Records for this exercise below:

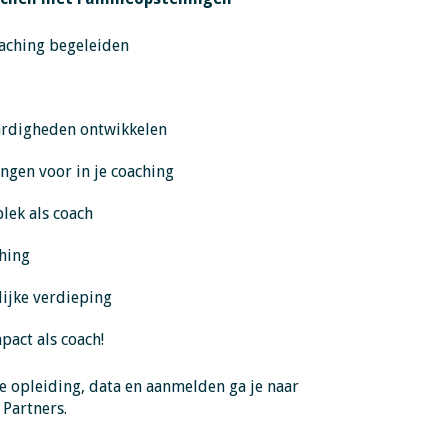
oaching begeleiden
aardigheden ontwikkelen
ngen voor in je coaching
plek als coach
ching
lijke verdieping
pact als coach!
e opleiding, data en aanmelden ga je naar
 Partners.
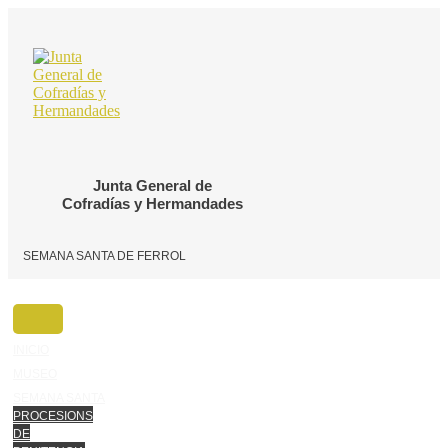
Ir
o
contido
Junta General de
Cofradías y Hermandades
SEMANA SANTA DE FERROL
INICIO
MUSEO
SEMANA SANTA
PROCESIONS
DE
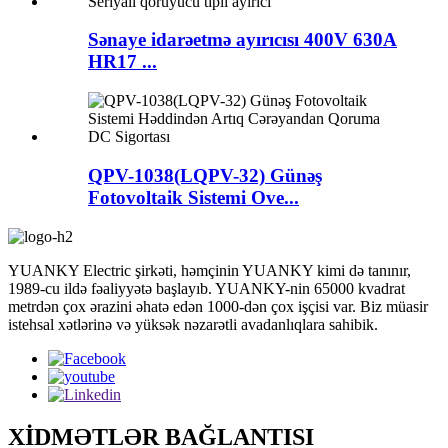
Sənaye idarəetmə ayırıcısı 400V 630A
HR17 ...
QPV-1038(LQPV-32) Günəş
Fotovoltaik Sistemi Ove...
YUANKY Electric şirkəti, həmçinin YUANKY kimi də tanınır,
1989-cu ildə fəaliyyətə başlayıb. YUANKY-nin 65000 kvadrat
metrdən çox ərazini əhatə edən 1000-dən çox işçisi var. Biz müasir
istehsal xətlərinə və yüksək nəzarətli avadanlıqlara sahibik.
XİDMƏTLƏR BAĞLANTISI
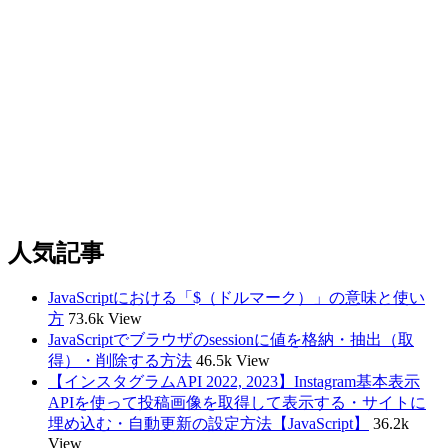
人気記事
JavaScriptにおける「$（ドルマーク）」の意味と使い
方
73.6k View
JavaScriptでブラウザのsessionに値を格納・抽出（取
得）・削除する方法
46.5k View
【インスタグラムAPI 2022, 2023】Instagram基本表示
APIを使って投稿画像を取得して表示する・サイトに
埋め込む・自動更新の設定方法【JavaScript】
36.2k
View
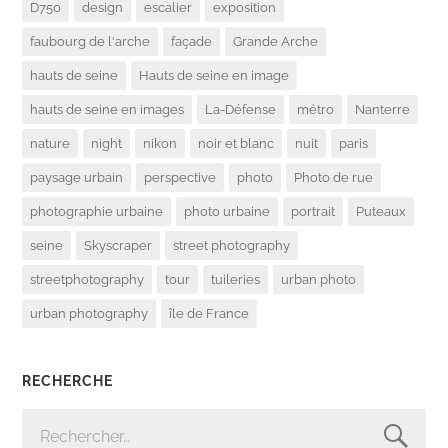
D750
design
escalier
exposition
faubourg de l'arche
façade
Grande Arche
hauts de seine
Hauts de seine en image
hauts de seine en images
La-Défense
métro
Nanterre
nature
night
nikon
noir et blanc
nuit
paris
paysage urbain
perspective
photo
Photo de rue
photographie urbaine
photo urbaine
portrait
Puteaux
seine
Skyscraper
street photography
streetphotography
tour
tuileries
urban photo
urban photography
île de France
RECHERCHE
RECHERCHER :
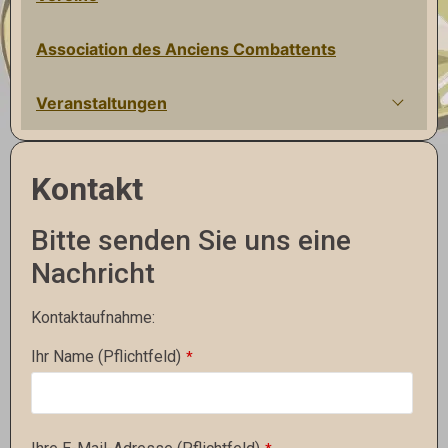
Association des Anciens Combattents
Veranstaltungen
Kontakt
Bitte senden Sie uns eine
Nachricht
Kontaktaufnahme:
Ihr Name (Pflichtfeld)
*
Your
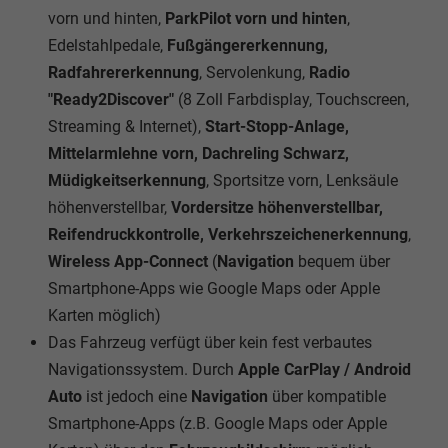
vorn und hinten,
ParkPilot vorn und hinten
,
Edelstahlpedale,
Fußgängererkennung,
Radfahrererkennung
, Servolenkung,
Radio
"Ready2Discover"
(8 Zoll Farbdisplay, Touchscreen,
Streaming & Internet),
Start-Stopp-Anlage,
Mittelarmlehne vorn, Dachreling Schwarz,
Müdigkeitserkennung
, Sportsitze vorn, Lenksäule
höhenverstellbar,
Vordersitze höhenverstellbar,
Reifendruckkontrolle, Verkehrszeichenerkennung
,
Wireless App-Connect
(
Navigation
bequem über
Smartphone-Apps wie Google Maps oder Apple
Karten möglich)
Das Fahrzeug verfügt über kein fest verbautes
Navigationssystem. Durch
Apple CarPlay / Android
Auto
ist jedoch eine
Navigation
über kompatible
Smartphone-Apps (z.B. Google Maps oder Apple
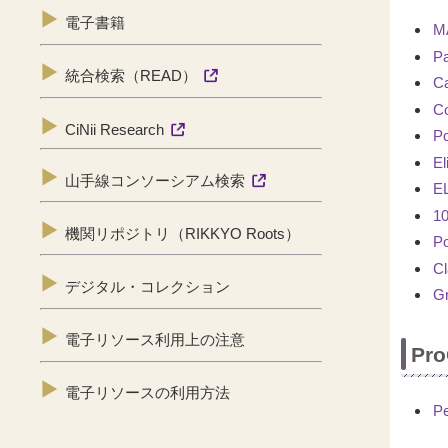
電子書籍
M
P
統合検索（READ）
C
C
CiNii Research
P
E
山手線コンソーシアム検索
E
1
機関リポジトリ（RIKKYO Roots）
P
C
デジタル・コレクション
Gr
電子リソース利用上の注意
Pro
電子リソースの利用方法
Pe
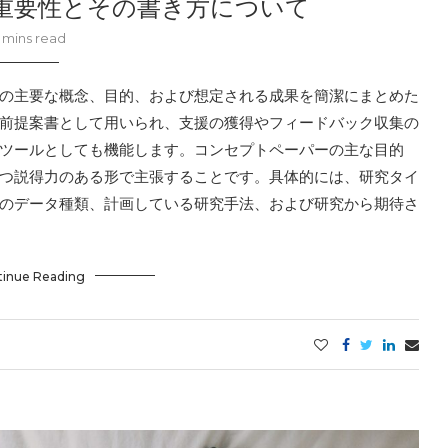
重要性とその書き方について
 mins read
の主要な概念、目的、および想定される成果を簡潔にまとめた
前提案書として用いられ、支援の獲得やフィードバック収集の
ツールとしても機能します。コンセプトペーパーの主な目的
つ説得力のある形で主張することです。具体的には、研究タイ
のデータ種類、計画している研究手法、および研究から期待さ
tinue Reading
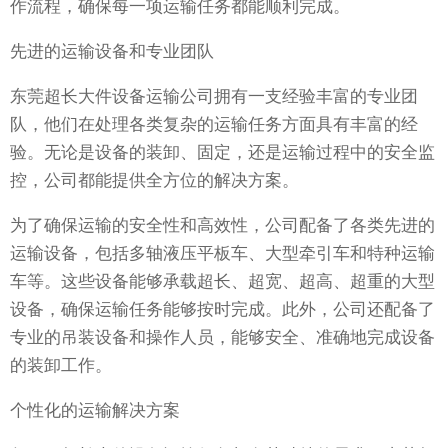
作流程，确保每一项运输任务都能顺利完成。
先进的运输设备和专业团队
东莞超长大件设备运输公司拥有一支经验丰富的专业团
队，他们在处理各类复杂的运输任务方面具有丰富的经
验。无论是设备的装卸、固定，还是运输过程中的安全监
控，公司都能提供全方位的解决方案。
为了确保运输的安全性和高效性，公司配备了各类先进的
运输设备，包括多轴液压平板车、大型牵引车和特种运输
车等。这些设备能够承载超长、超宽、超高、超重的大型
设备，确保运输任务能够按时完成。此外，公司还配备了
专业的吊装设备和操作人员，能够安全、准确地完成设备
的装卸工作。
个性化的运输解决方案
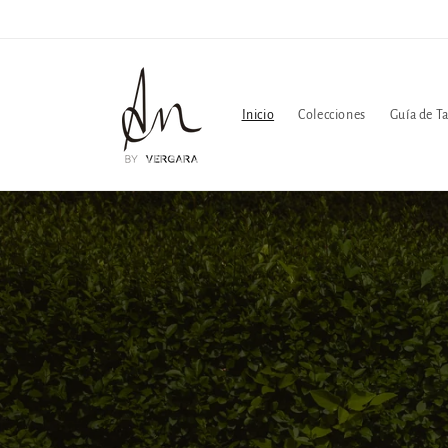
Ir
directamente
al contenido
Inicio
Colecciones
Guía de Ta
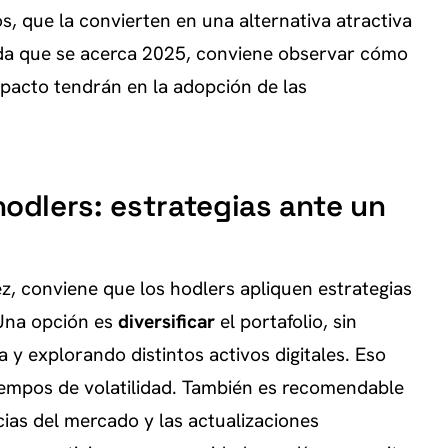
s, que la convierten en una alternativa atractiva
ida que se acerca 2025, conviene observar cómo
mpacto tendrán en la adopción de las
dlers: estrategias ante un
, conviene que los hodlers apliquen estrategias
 Una opción es
diversificar
el portafolio, sin
y explorando distintos activos digitales. Eso
tiempos de volatilidad. También es recomendable
as del mercado y las actualizaciones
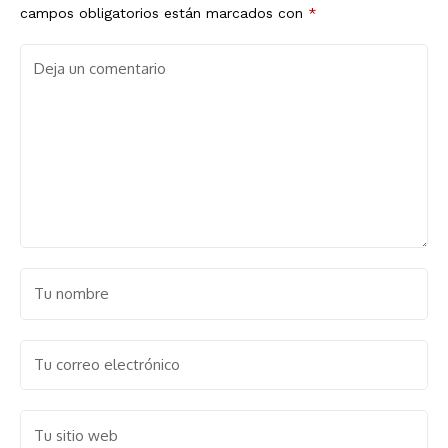
campos obligatorios están marcados con
*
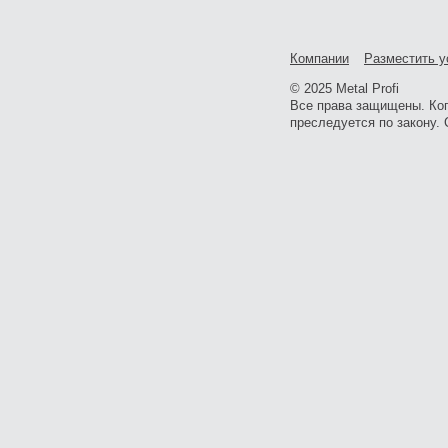
Компании
Разместить у
© 2025 Metal Profi
Все права защищены. Ко
преследуется по закону. 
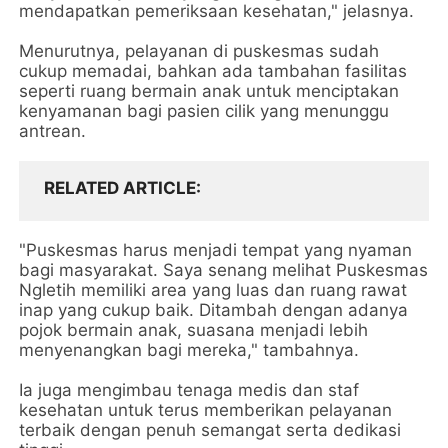
mendapatkan pemeriksaan kesehatan," jelasnya.
Menurutnya, pelayanan di puskesmas sudah
cukup memadai, bahkan ada tambahan fasilitas
seperti ruang bermain anak untuk menciptakan
kenyamanan bagi pasien cilik yang menunggu
antrean.
RELATED ARTICLE
"Puskesmas harus menjadi tempat yang nyaman
bagi masyarakat. Saya senang melihat Puskesmas
Ngletih memiliki area yang luas dan ruang rawat
inap yang cukup baik. Ditambah dengan adanya
pojok bermain anak, suasana menjadi lebih
menyenangkan bagi mereka," tambahnya.
Ia juga mengimbau tenaga medis dan staf
kesehatan untuk terus memberikan pelayanan
terbaik dengan penuh semangat serta dedikasi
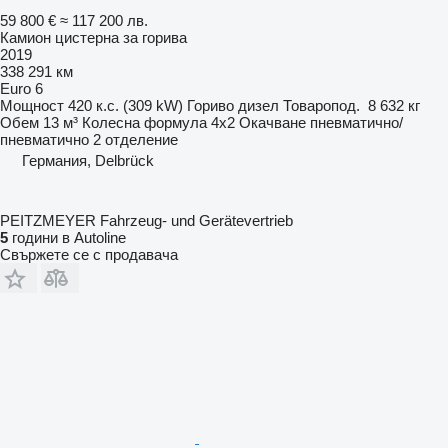
59 800 €
≈ 117 200 лв.
Камион цистерна за горива
2019
338 291 км
Euro 6
Мощност
420 к.с. (309 kW)
Гориво
дизел
Товаропод.
8 632 кг
Обем
13 м³
Колесна формула
4x2
Окачване
пневматично/
пневматично
2 отделение
Германия, Delbrück
PEITZMEYER Fahrzeug- und Gerätevertrieb
5
години в Autoline
Свържете се с продавача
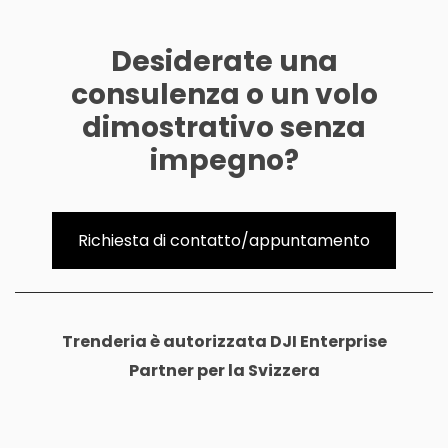
Desiderate una
consulenza o un volo
dimostrativo senza
impegno?
Richiesta di contatto/appuntamento
Trenderia è autorizzata DJI Enterprise
Partner per la Svizzera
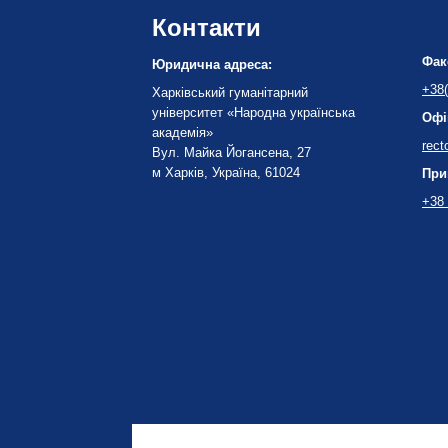
Контакти
Фак
Юридична адреса:
+38(
Харківський гуманітарний
університет «Народна українська
Офі
академія»
rect
Вул. Майка Йогансена, 27
м Харків, Україна, 61024
При
+38 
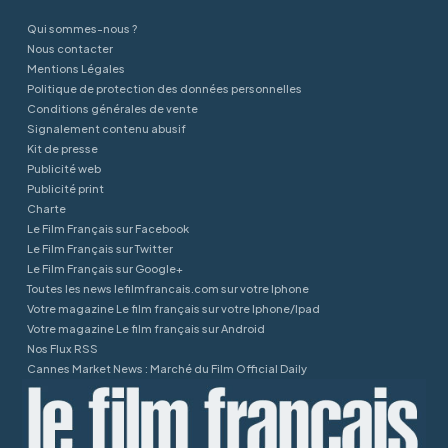
Qui sommes-nous ?
Nous contacter
Mentions Légales
Politique de protection des données personnelles
Conditions générales de vente
Signalement contenu abusif
Kit de presse
Publicité web
Publicité print
Charte
Le Film Français sur Facebook
Le Film Français sur Twitter
Le Film Français sur Google+
Toutes les news lefilmfrancais.com sur votre Iphone
Votre magazine Le film français sur votre Iphone/Ipad
Votre magazine Le film français sur Android
Nos Flux RSS
Cannes Market News : Marché du Film Official Daily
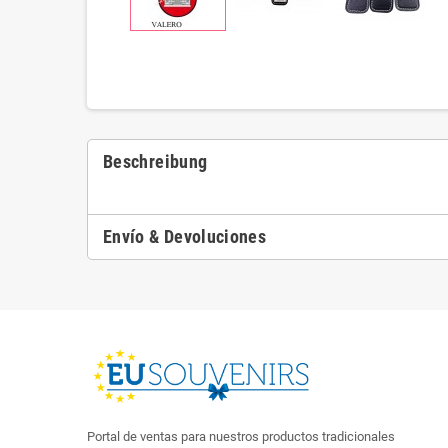
Beschreibung
Envío & Devoluciones
Portal de ventas para nuestros productos tradicionales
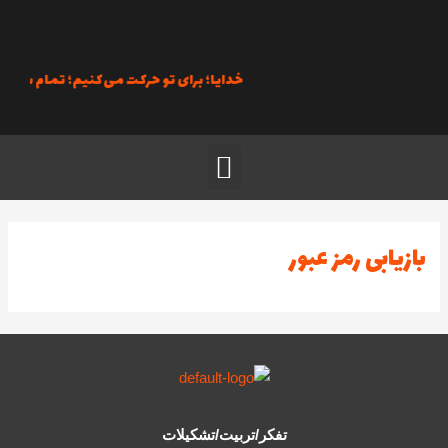
رش
ه
حتوا
خدایا؛ برای تو حرکت می‌کنیم؛ تمام سعی خود
منو
بازیابی رمز عبور
تفکر/تربیت/تشکیلات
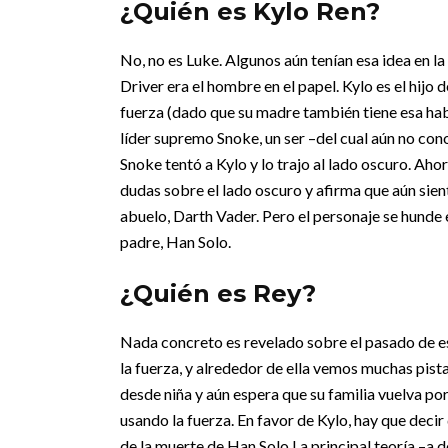
¿Quién es Kylo Ren?
No, no es Luke. Algunos aún tenían esa idea en 
Driver era el hombre en el papel. Kylo es el hijo
fuerza (dado que su madre también tiene esa hab
líder supremo Snoke, un ser –del cual aún no co
Snoke tentó a Kylo y lo trajo al lado oscuro. Ahor
dudas sobre el lado oscuro y afirma que aún siente
abuelo, Darth Vader. Pero el personaje se hunde 
padre, Han Solo.
¿Quién es Rey?
Nada concreto es revelado sobre el pasado de es
la fuerza, y alrededor de ella vemos muchas pist
desde niña y aún espera que su familia vuelva por
usando la fuerza. En favor de Kylo, hay que dec
de la muerte de Han Solo.
La principal teoría –a 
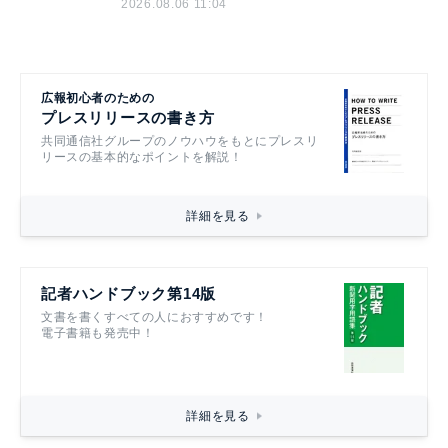
2026.08.06 11:04
広報初心者のための
プレスリリースの書き方
共同通信社グループのノウハウをもとにプレスリ
リースの基本的なポイントを解説！
詳細を見る
記者ハンドブック第14版
文書を書くすべての人におすすめです！
電子書籍も発売中！
詳細を見る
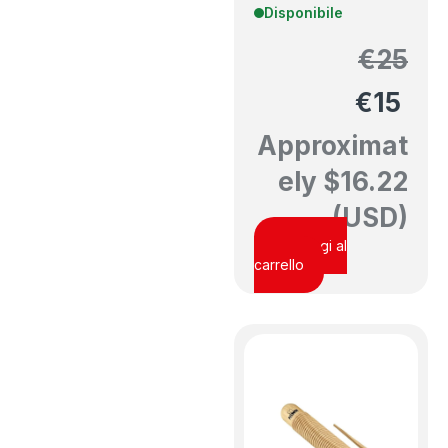
Disponibile
€
25
€
15
Approximat
ely
$
16.22
(USD)
Aggiungi al
carrello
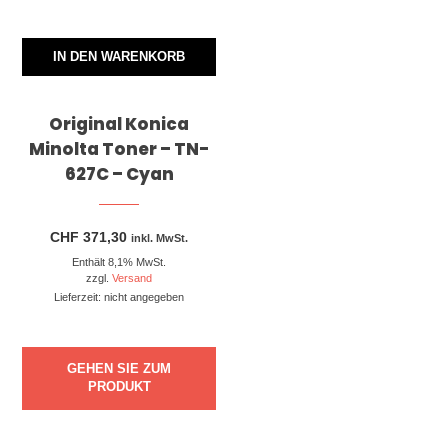
IN DEN WARENKORB
Original Konica
Minolta Toner – TN-
627C – Cyan
CHF
371,30
inkl. MwSt.
Enthält 8,1% MwSt.
zzgl.
Versand
Lieferzeit: nicht angegeben
GEHEN SIE ZUM
PRODUKT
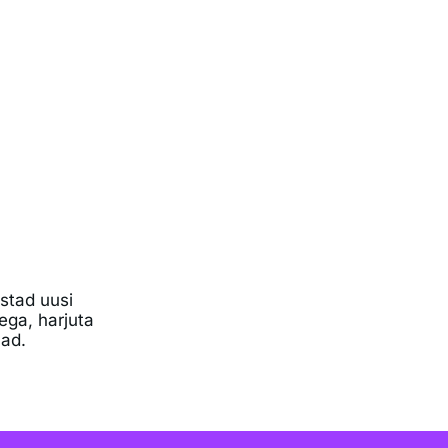
stad uusi
oega, harjuta
nad.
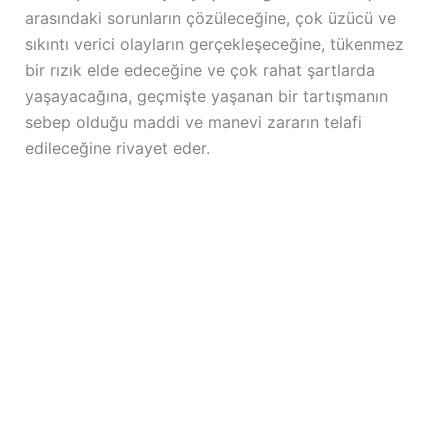
arasındaki sorunların çözüleceğine, çok üzücü ve
sıkıntı verici olayların gerçekleşeceğine, tükenmez
bir rızık elde edeceğine ve çok rahat şartlarda
yaşayacağına, geçmişte yaşanan bir tartışmanın
sebep olduğu maddi ve manevi zararın telafi
edileceğine rivayet eder.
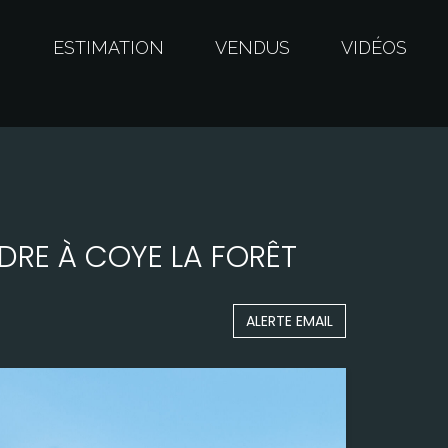
S
ESTIMATION
VENDUS
VIDÉOS
DRE À COYE LA FORÊT
ALERTE EMAIL
Surface
144,00 m²
Terrain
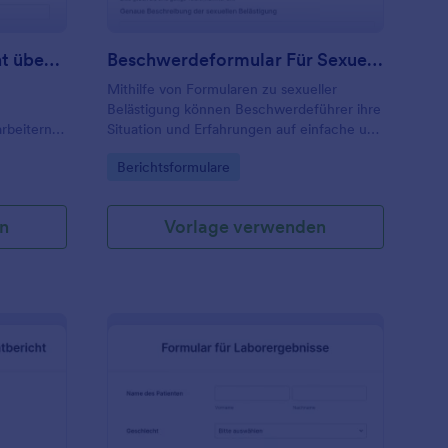
auch das Tool zum Hochladen von Dateien,
falls der Zeuge Fotos zu dem Vorfall
bereitstellen möchte.
Formular Für Einen Bericht über Einen Schwimmbadvorfall
Beschwerdeformular Für Sexuelle Belästigung
Mithilfe von Formularen zu sexueller
Belästigung können Beschwerdeführer ihre
rbeitern
Situation und Erfahrungen auf einfache und
oder einen
spezifische Weise melden.
Go to Category:
Berichtsformulare
chwimmbad
n zu
n
Vorlage verwenden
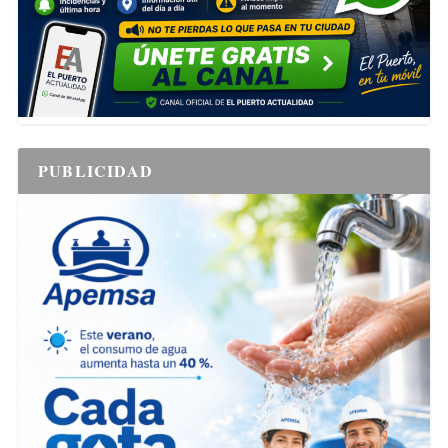
PUBLICIDAD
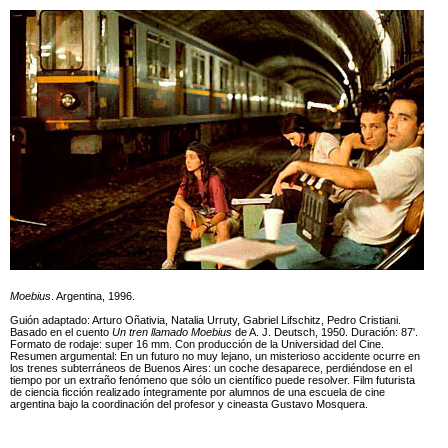
Moebius
. Argentina, 1996.
Guión adaptado: Arturo Oñativia, Natalia Urruty, Gabriel Lifschitz, Pedro Cristiani.
Basado en el cuento
Un tren llamado Moebius
de A. J. Deutsch, 1950. Duración: 87'.
Formato de rodaje: super 16 mm. Con producción de la Universidad del Cine.
Resumen argumental: En un futuro no muy lejano, un misterioso accidente ocurre en
los trenes subterráneos de Buenos Aires: un coche desaparece, perdiéndose en el
tiempo por un extraño fenómeno que sólo un científico puede resolver. Film futurista
de ciencia ficción realizado íntegramente por alumnos de una escuela de cine
argentina bajo la coordinación del profesor y cineasta Gustavo Mosquera.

End of Records for this exercise.

— Problem requirements —
Using the listing, filter for "YUANKY" and return the matching lines.

— Exercise response —
YUANKY Electric şirkəti, həmçinin YUANKY kimi də tanınır,
1989-cu ildə fəaliyyətə başlayıb. YUANKY-nin 65000 kvadrat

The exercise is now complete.